Data
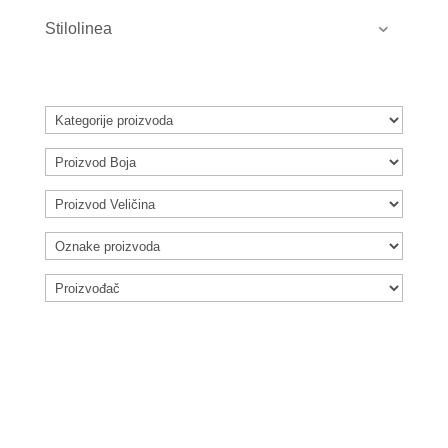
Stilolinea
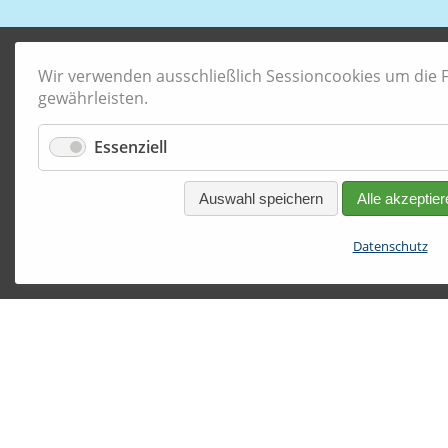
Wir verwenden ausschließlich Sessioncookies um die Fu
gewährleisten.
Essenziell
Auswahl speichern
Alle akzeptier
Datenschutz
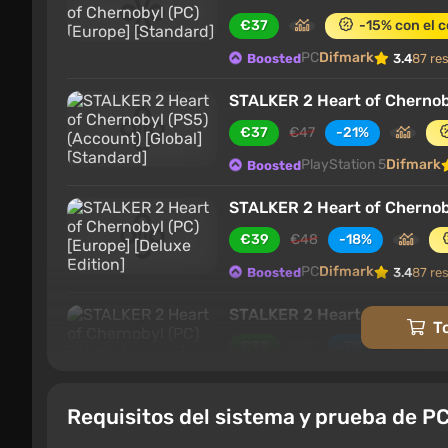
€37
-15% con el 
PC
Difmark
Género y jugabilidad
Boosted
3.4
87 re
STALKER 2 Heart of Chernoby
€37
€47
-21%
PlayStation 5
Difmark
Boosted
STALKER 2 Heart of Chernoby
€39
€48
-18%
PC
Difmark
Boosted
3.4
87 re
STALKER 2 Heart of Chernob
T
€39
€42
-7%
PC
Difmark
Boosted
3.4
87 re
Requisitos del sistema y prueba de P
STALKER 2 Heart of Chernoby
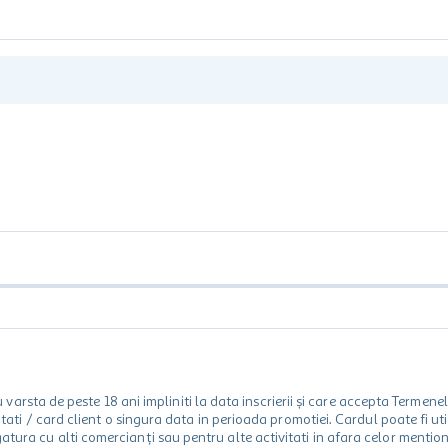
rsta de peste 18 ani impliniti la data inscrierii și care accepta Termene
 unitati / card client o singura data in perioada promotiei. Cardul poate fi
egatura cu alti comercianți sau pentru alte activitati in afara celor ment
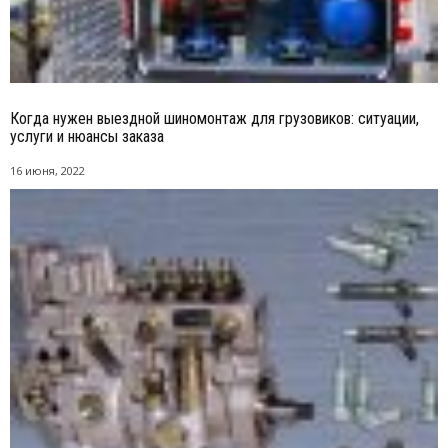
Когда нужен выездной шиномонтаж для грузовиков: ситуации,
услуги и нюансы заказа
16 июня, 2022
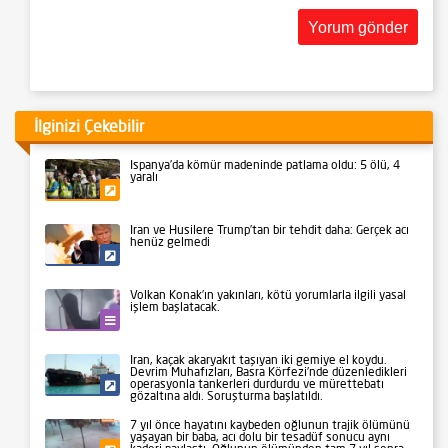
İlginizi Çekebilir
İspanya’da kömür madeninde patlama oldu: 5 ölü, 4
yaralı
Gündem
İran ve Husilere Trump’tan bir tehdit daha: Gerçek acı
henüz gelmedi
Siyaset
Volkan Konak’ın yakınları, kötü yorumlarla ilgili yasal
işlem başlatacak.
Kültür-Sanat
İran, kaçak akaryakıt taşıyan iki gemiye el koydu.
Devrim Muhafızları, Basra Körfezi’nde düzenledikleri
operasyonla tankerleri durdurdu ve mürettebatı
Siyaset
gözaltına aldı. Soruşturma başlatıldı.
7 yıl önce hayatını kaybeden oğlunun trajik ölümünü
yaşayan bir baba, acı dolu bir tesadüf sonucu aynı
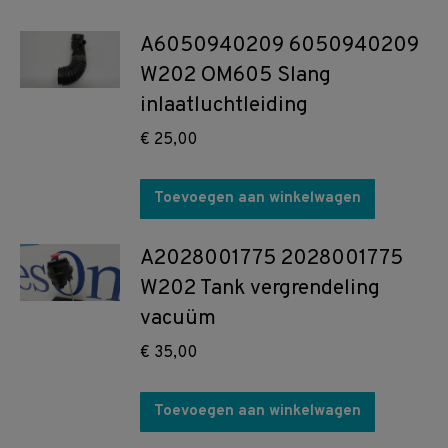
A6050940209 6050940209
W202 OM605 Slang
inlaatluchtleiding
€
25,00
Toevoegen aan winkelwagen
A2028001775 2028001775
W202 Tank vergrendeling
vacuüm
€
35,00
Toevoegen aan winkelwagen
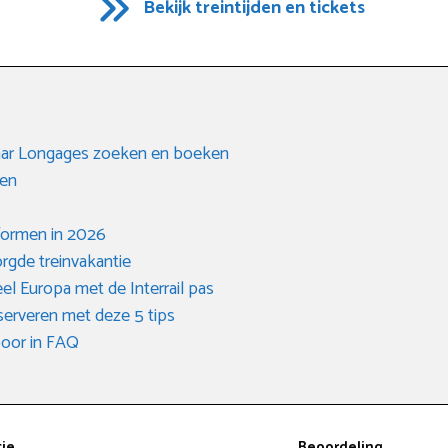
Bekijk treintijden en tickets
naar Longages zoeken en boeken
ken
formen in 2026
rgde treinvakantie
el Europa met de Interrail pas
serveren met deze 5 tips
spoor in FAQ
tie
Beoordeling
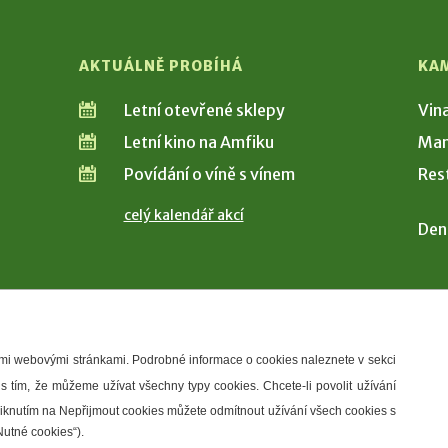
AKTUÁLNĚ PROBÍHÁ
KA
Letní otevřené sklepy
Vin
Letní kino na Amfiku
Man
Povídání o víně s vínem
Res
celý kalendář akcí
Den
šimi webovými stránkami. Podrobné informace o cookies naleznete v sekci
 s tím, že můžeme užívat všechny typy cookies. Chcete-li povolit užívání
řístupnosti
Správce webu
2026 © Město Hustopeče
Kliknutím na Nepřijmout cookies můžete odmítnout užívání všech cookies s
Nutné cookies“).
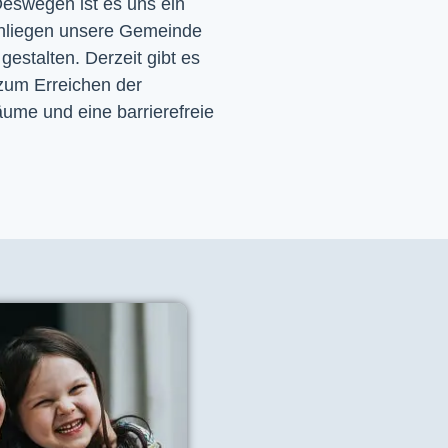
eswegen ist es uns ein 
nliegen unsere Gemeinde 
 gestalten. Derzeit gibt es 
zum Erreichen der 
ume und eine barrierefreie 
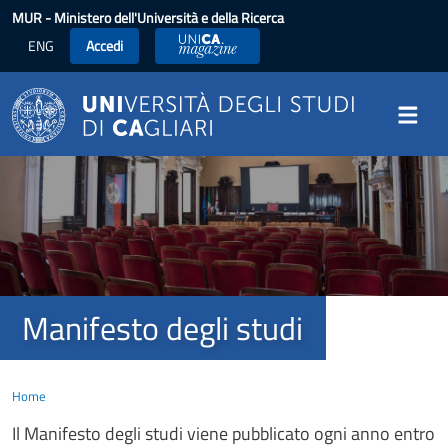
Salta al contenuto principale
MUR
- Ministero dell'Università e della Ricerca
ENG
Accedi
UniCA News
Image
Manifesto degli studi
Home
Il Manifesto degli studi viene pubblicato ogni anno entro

Exercise details
Write out the listing above exactly, images omitted.

Finished task
Stilolinea
Wir verwenden ausschließlich Sessioncookies um die Fu
gewährleisten.
Essenziell
Auswahl speichern
Alle akzeptier
Datenschutz
€37
-15% con el 
PC
Difmark
Género y jugabilidad
Boosted
3.4
87 re
STALKER 2 Heart of Chernoby
€37
€47
-21%
PlayStation 5
Difmark
Boosted
STALKER 2 Heart of Chernoby
€39
€48
-18%
PC
Difmark
Boosted
3.4
87 re
STALKER 2 Heart of Chernob
T
€39
€42
-7%
PC
Difmark
Boosted
3.4
87 re
Requisitos del sistema y prueba de P
STALKER 2 Heart of Chernoby
rsta de peste 18 ani impliniti la data inscrierii și care accepta Termene
 unitati / card client o singura data in perioada promotiei. Cardul poate fi
egatura cu alti comercianți sau pentru alte activitati in afara celor ment
Когда нужен выездной шиномонтаж для грузовиков: ситуации,
услуги и нюансы заказа
16 июня, 2022
İlginizi Çekebilir
İspanya’da kömür madeninde patlama oldu: 5 ölü, 4
yaralı
Gündem
İran ve Husilere Trump’tan bir tehdit daha: Gerçek acı
henüz gelmedi
Siyaset
Volkan Konak’ın yakınları, kötü yorumlarla ilgili yasal
işlem başlatacak.
Kültür-Sanat
İran, kaçak akaryakıt taşıyan iki gemiye el koydu.
Devrim Muhafızları, Basra Körfezi’nde düzenledikleri
operasyonla tankerleri durdurdu ve mürettebatı
Siyaset
gözaltına aldı. Soruşturma başlatıldı.
7 yıl önce hayatını kaybeden oğlunun trajik ölümünü
yaşayan bir baba, acı dolu bir tesadüf sonucu aynı
A6050940209 6050940209
W202 OM605 Slang
inlaatluchtleiding
€
25,00
Toevoegen aan winkelwagen
A2028001775 2028001775
W202 Tank vergrendeling
vacuüm
€
35,00
Toevoegen aan winkelwagen
Bekijk treintijden en tickets
naar Longages zoeken en boeken
ken
formen in 2026
rgde treinvakantie
el Europa met de Interrail pas
serveren met deze 5 tips
spoor in FAQ
tie
Beoordeling
AKTUÁLNĚ PROBÍHÁ
KA
Letní otevřené sklepy
Vin
Letní kino na Amfiku
Man
Povídání o víně s vínem
Res
celý kalendář akcí
Den
šimi webovými stránkami. Podrobné informace o cookies naleznete v sekci
 s tím, že můžeme užívat všechny typy cookies. Chcete-li povolit užívání
řístupnosti
Správce webu
2026 © Město Hustopeče
Kliknutím na Nepřijmout cookies můžete odmítnout užívání všech cookies s
Nutné cookies“).
eswegen ist es uns ein 
nliegen unsere Gemeinde 
 gestalten. Derzeit gibt es 
zum Erreichen der 
ume und eine barrierefreie 
Salta al contenuto principale
MUR
- Ministero dell'Università e della Ricerca
ENG
Accedi
UniCA News
Image
Manifesto degli studi
Home
Il Manifesto degli studi viene pubblicato ogni anno entro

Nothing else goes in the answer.